▶ [What is expected] The data below is to be written out exactly, with no pictures.

▶ [Given entries]
==============================

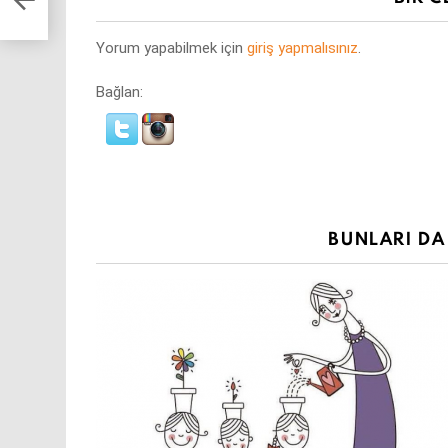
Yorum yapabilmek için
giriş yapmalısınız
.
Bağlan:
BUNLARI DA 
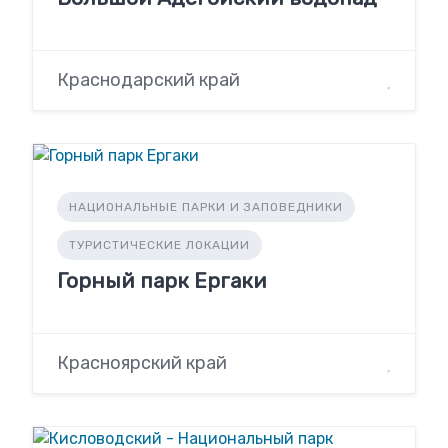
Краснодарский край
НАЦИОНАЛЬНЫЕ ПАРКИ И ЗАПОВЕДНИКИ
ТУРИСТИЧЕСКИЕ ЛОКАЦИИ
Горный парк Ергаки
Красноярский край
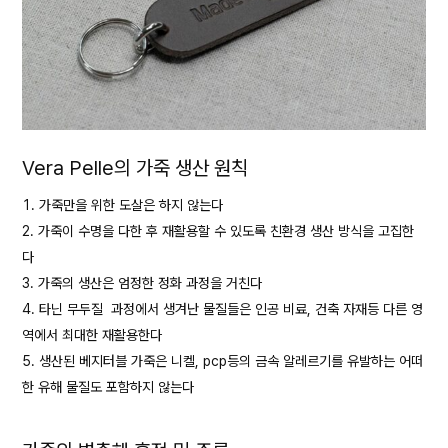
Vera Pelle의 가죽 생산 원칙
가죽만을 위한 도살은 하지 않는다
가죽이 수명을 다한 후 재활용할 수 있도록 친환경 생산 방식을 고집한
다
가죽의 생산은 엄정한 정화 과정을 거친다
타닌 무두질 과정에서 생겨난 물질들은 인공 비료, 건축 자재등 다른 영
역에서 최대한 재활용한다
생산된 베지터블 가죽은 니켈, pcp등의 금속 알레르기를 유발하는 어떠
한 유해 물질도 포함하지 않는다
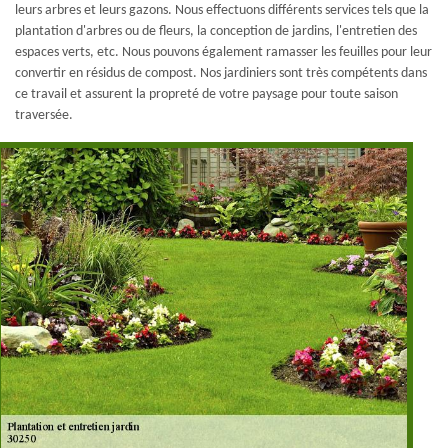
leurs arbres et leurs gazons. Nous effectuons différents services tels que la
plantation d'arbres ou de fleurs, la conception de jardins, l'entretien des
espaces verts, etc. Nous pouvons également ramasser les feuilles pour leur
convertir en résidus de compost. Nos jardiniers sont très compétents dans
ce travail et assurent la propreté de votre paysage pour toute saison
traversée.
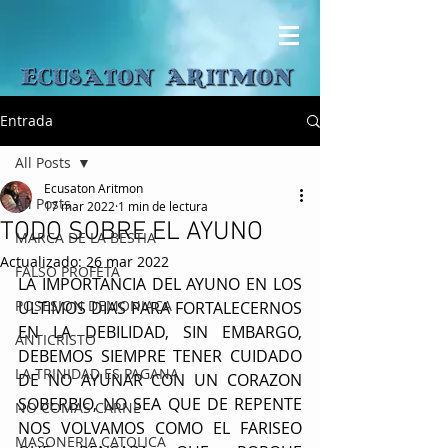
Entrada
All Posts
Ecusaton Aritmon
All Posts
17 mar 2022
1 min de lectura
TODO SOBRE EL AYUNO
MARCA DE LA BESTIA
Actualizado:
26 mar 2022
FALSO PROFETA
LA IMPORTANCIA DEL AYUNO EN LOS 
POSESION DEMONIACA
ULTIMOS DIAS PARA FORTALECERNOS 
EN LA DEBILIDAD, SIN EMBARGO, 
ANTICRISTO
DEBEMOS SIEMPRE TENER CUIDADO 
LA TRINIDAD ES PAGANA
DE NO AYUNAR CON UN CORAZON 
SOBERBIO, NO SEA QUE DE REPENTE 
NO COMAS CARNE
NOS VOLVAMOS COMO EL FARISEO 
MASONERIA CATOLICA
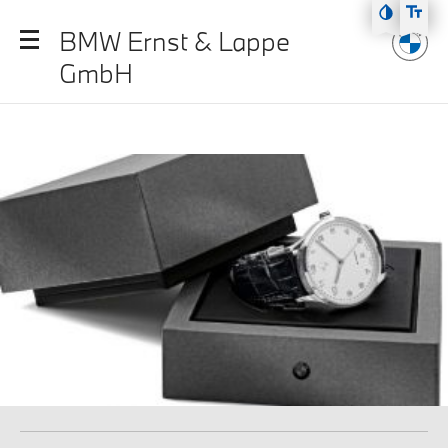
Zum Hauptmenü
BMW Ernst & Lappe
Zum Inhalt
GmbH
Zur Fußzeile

==============================

▶ [Reply]
Yorum yapabilmek için
giriş yapmalısınız
.
Bağlan:
BUNLARI DA 
Краснодарский край
НАЦИОНАЛЬНЫЕ ПАРКИ И ЗАПОВЕДНИКИ
ТУРИСТИЧЕСКИЕ ЛОКАЦИИ
Горный парк Ергаки
Красноярский край
Vera Pelle의 가죽 생산 원칙
가죽만을 위한 도살은 하지 않는다
가죽이 수명을 다한 후 재활용할 수 있도록 친환경 생산 방식을 고집한
다
가죽의 생산은 엄정한 정화 과정을 거친다
타닌 무두질 과정에서 생겨난 물질들은 인공 비료, 건축 자재등 다른 영
역에서 최대한 재활용한다
생산된 베지터블 가죽은 니켈, pcp등의 금속 알레르기를 유발하는 어떠
한 유해 물질도 포함하지 않는다
leurs arbres et leurs gazons. Nous effectuons différents services tels que la
plantation d'arbres ou de fleurs, la conception de jardins, l'entretien des
espaces verts, etc. Nous pouvons également ramasser les feuilles pour leur
convertir en résidus de compost. Nos jardiniers sont très compétents dans
ce travail et assurent la propreté de votre paysage pour toute saison
traversée.
Entrada
All Posts
Ecusaton Aritmon
All Posts
17 mar 2022
1 min de lectura
TODO SOBRE EL AYUNO
MARCA DE LA BESTIA
Actualizado:
26 mar 2022
FALSO PROFETA
LA IMPORTANCIA DEL AYUNO EN LOS 
POSESION DEMONIACA
ULTIMOS DIAS PARA FORTALECERNOS 
EN LA DEBILIDAD, SIN EMBARGO, 
ANTICRISTO
DEBEMOS SIEMPRE TENER CUIDADO 
LA TRINIDAD ES PAGANA
DE NO AYUNAR CON UN CORAZON 
SOBERBIO, NO SEA QUE DE REPENTE 
NO COMAS CARNE
NOS VOLVAMOS COMO EL FARISEO 
MASONERIA CATOLICA
Zum Hauptmenü
BMW Ernst & Lappe
Zum Inhalt
GmbH
Zur Fußzeile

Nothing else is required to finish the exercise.